● REQUIREMENT
Nothing but a verbatim copy of the data, minus the images, should be returned.

● THE DATA

= = = =

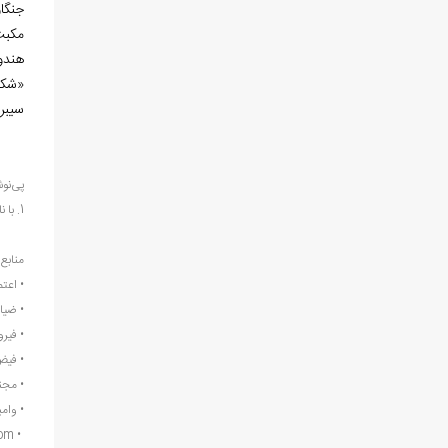
جنگا
هندوس
«شكو
سيبر
پی
نو
1. با نام علمی
منابع:
•
اعتماد
•
ضیایی
•
فیروز،
•
فیض
•
مجنون
•
وامبري
om
•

= = = =

● EXERCISE ANSWER
جنگا
هندوس
«شكو
سيبر
پی
نو
1. با نام علمی
منابع:
•
اعتماد
•
ضیایی
•
فیروز،
•
فیض
•
مجنون
•
وامبري
om
•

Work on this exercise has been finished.